Be free bluefin!
I’m not sure how I feel about the Sea Shepherd Conservation Society, but I watch its Whale Wars TV show regularly. I also celebrated when a British court dismissed a lawsuit brought against the non-profit group by Maltese tuna wranglers after a Sea Shepherd boat rammed a tuna pen in the Mediterranean, releasing some 800 bluefin tuna.
My first encounter with the Sea Shepherds occurred around 1988 when I was a member of the Gillnet Committee, a group of recreational angling interests and marine scientests brought together by the late California Assemblywoman Doris Allen (R-Cypress). Our goal was to rid California ocean waters of inshore set gillnets, and during one meeting, a member of the Sea Shepherds asked to speak with us. I recall his all-black attire and dedication to ocean conservation. But mostly I remember his polite offer to organize covert, dastardly acts — such as scuttling gillnet boats as they sat at the dock — on behalf of our cause. We thanked him for his time, but just as politely declined the offer, being that it was, like, illegal and violent and all.
Assemblywoman Allen eventually went on to author and promote Proposition 132 — the anti-gillnet initiative — which, with the help of organizations such as United Anglers of Southern California, was approved by voters during the November 1990 California election and became a state constituional amendment, the first law of its kind in the United States.
While Prop 132 proved to me that you can work within the system to promote fisheries conservation, I still admire the Sea Shepherds’ rebellious spunk, but as with a high-spirited horse, always wonder when it will turn its wrath on me. On us. On recreational fishermen.
The group’s website says its mission is to end the destruction of habitat and slaughter of wildlife in the world’s oceans in order to conserve and protect ecosystems and species. Sounds like our credo. But then it goes on to state that the Sea Shepherds use direct-action tactics to investigate, document, and take action when necessary to expose and confront illegal activities on the high seas.

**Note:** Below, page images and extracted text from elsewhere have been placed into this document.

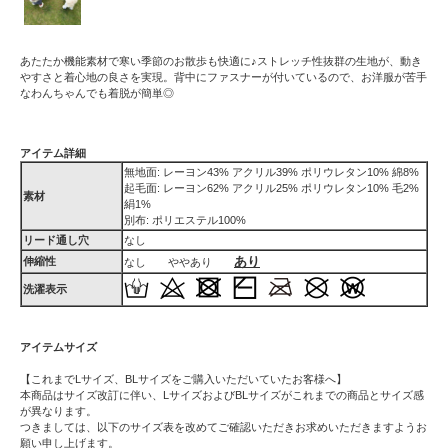
あたたか機能素材で寒い季節のお散歩も快適に♪ストレッチ性抜群の生地が、動き
やすさと着心地の良さを実現。背中にファスナーが付いているので、お洋服が苦手
なわんちゃんでも着脱が簡単◎
アイテム詳細
無地面: レーヨン43% アクリル39% ポリウレタン10% 綿8%
起毛面: レーヨン62% アクリル25% ポリウレタン10% 毛2%
素材
絹1%
別布: ポリエステル100%
リード通し穴
なし
あり
伸縮性
なし ややあり
洗濯表示
アイテムサイズ
【これまでLサイズ、BLサイズをご購入いただいていたお客様へ】
本商品はサイズ改訂に伴い、LサイズおよびBLサイズがこれまでの商品とサイズ感
が異なります。
つきましては、以下のサイズ表を改めてご確認いただきお求めいただきますようお
願い申し上げます。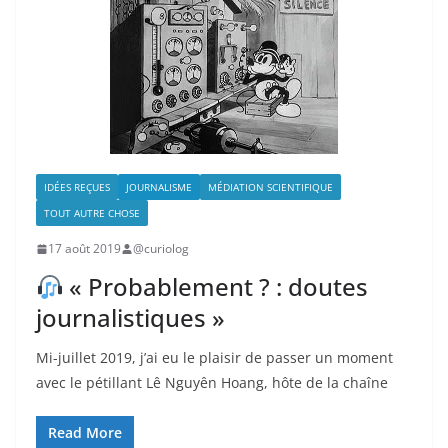
IDÉES REÇUES
JOURNALISME
MÉDIATION SCIENTIFIQUE
TOUT AUTRE CHOSE
17 août 2019
@curiolog
« Probablement ? : doutes
journalistiques »
Mi-juillet 2019, j’ai eu le plaisir de passer un moment
avec le pétillant Lê Nguyên Hoang, hôte de la chaîne
Read More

For now, I think the Sea Shepherds will focus on commercial interests like the bluefin tuna netters, as well as whalers. So law-abiding recreational anglers are safe from their rage (I have visions of the Sea Shepherds’ Bob Barker ramming a long-range sportifishing boat off Guadalupe Island). And if the Sea Shepherds’ efforts to help bluefin tuna populations pay off, so much the better. And I will continue to watch Whale Wars. Even though Sea Shepherd crew members seem to bumble a lot and are prone to mistakes, mishaps and equipment malfunctions — many born of the crew’s inexperience and lack of training — I want to believe that they know in their hearts that recreational fishermen were the first marine conservationists. And like the first Sea Shepherd I met in 1988, they should seek to help us, not ram us.